■ Problem to solve:
A verbatim reproduction of the lines below, from the line containing "diferencia de otros" through the line containing "con el impulso", both ends included, is the whole required output.

(Dataset entries)
Content starts

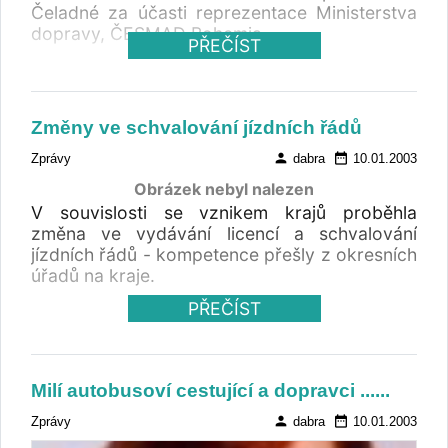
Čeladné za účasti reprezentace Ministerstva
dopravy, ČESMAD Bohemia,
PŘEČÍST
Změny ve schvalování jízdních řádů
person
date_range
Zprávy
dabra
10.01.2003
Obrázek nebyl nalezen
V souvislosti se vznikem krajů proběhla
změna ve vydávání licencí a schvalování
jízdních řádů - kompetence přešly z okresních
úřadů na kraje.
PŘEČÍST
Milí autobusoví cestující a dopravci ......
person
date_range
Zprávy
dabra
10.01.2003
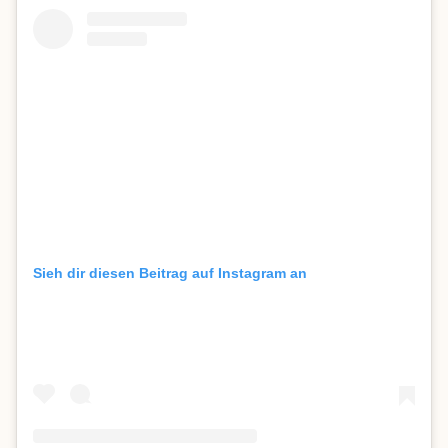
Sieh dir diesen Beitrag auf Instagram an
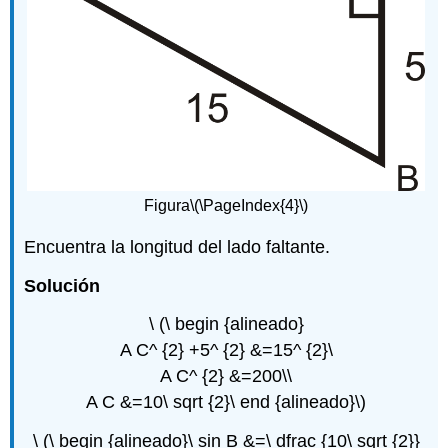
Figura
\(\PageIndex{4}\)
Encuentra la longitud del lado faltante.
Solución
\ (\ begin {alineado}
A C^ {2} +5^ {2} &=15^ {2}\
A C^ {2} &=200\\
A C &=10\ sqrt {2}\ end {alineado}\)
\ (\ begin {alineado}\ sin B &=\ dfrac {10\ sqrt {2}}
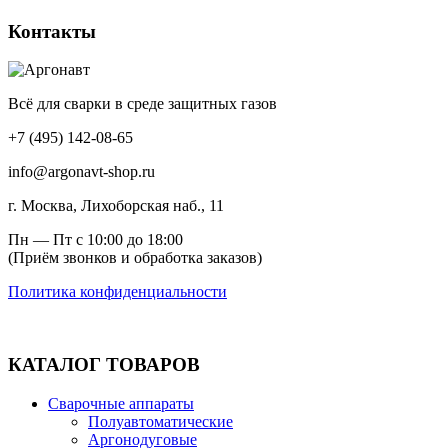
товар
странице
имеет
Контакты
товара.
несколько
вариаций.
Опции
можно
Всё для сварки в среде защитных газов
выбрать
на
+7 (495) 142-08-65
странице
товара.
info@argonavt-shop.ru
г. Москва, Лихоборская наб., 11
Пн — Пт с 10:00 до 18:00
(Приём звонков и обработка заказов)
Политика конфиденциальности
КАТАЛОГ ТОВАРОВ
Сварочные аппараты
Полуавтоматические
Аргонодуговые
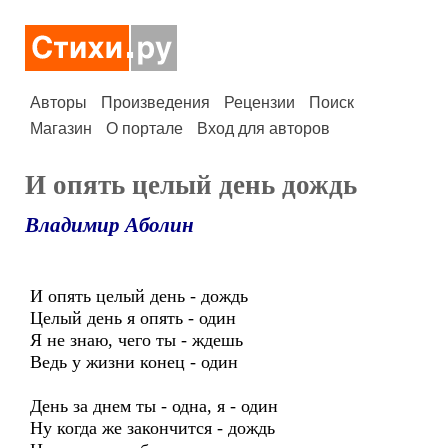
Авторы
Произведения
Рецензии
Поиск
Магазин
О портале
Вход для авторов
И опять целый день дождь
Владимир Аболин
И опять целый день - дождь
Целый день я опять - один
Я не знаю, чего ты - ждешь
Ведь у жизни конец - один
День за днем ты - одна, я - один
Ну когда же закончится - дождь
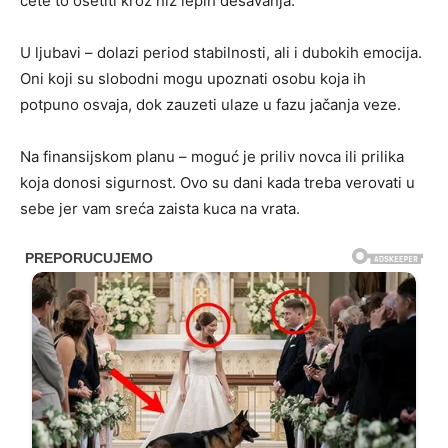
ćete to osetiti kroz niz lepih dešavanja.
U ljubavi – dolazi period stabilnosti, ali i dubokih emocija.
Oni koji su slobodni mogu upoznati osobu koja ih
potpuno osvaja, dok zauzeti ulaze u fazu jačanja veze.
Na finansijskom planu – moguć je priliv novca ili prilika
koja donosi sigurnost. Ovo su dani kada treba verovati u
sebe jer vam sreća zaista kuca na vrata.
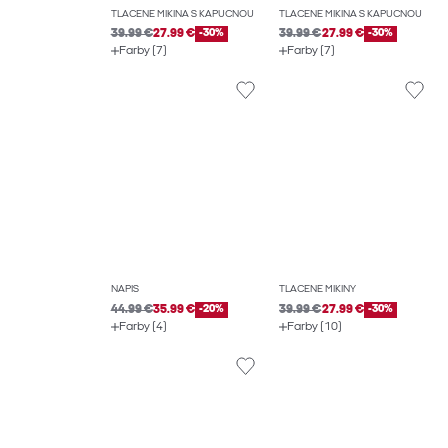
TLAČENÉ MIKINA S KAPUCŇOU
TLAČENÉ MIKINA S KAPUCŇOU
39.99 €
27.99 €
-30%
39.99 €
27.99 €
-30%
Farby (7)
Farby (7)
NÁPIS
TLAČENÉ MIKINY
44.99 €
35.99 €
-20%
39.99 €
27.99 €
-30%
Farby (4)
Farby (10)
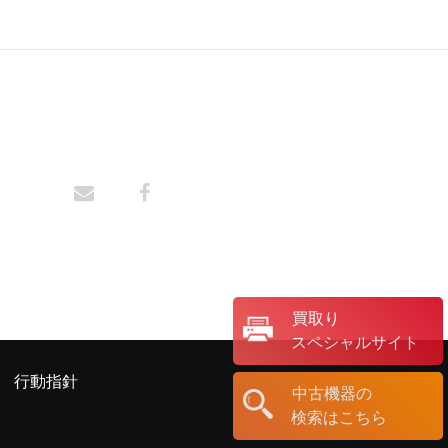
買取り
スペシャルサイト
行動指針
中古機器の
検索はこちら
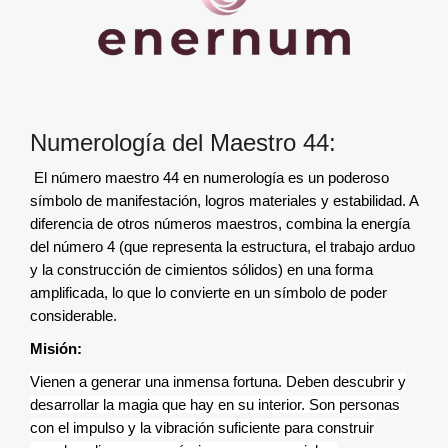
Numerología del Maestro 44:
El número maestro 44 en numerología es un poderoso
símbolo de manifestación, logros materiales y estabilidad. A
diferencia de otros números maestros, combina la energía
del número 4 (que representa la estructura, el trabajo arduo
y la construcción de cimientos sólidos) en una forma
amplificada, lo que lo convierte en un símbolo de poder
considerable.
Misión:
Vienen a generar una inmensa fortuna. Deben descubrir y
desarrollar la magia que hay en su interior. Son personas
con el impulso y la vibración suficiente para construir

Content ends
Content starts

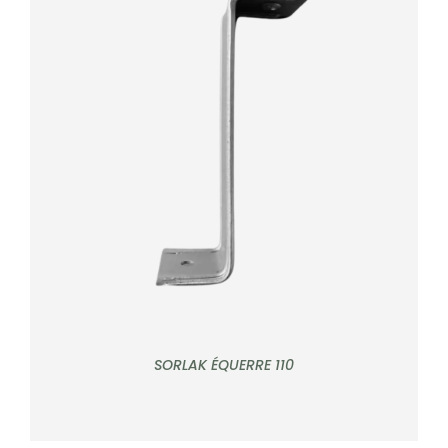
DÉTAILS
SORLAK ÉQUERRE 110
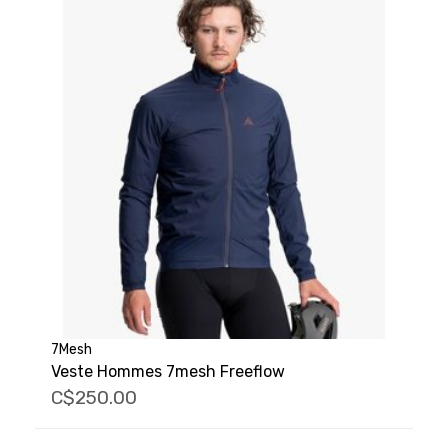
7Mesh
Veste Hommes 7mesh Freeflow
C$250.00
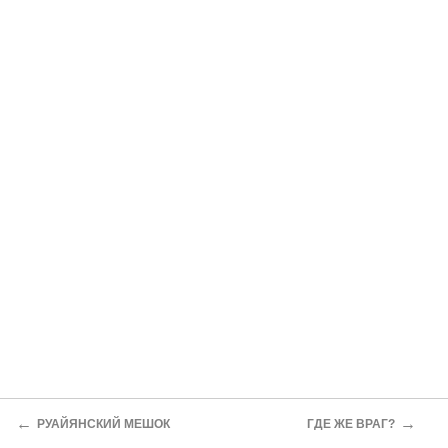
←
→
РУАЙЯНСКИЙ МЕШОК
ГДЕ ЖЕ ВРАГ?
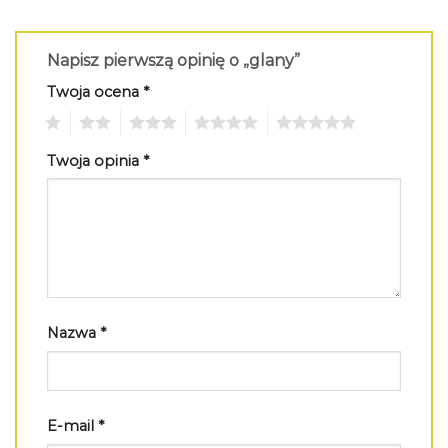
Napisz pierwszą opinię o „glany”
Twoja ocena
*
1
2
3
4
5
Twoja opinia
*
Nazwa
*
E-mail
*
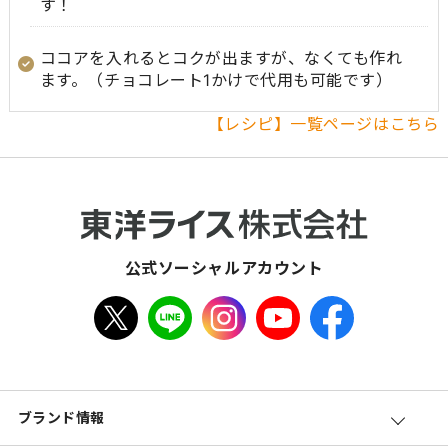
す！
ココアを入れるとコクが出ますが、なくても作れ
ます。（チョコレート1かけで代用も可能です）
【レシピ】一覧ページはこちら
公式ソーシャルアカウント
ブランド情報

Content ends

■ Completed exercise:
diferencia de otros números maestros, combina la energía
del número 4 (que representa la estructura, el trabajo arduo
y la construcción de cimientos sólidos) en una forma
amplificada, lo que lo convierte en un símbolo de poder
considerable.
Misión:
Vienen a generar una inmensa fortuna. Deben descubrir y
desarrollar la magia que hay en su interior. Son personas
con el impulso y la vibración suficiente para construir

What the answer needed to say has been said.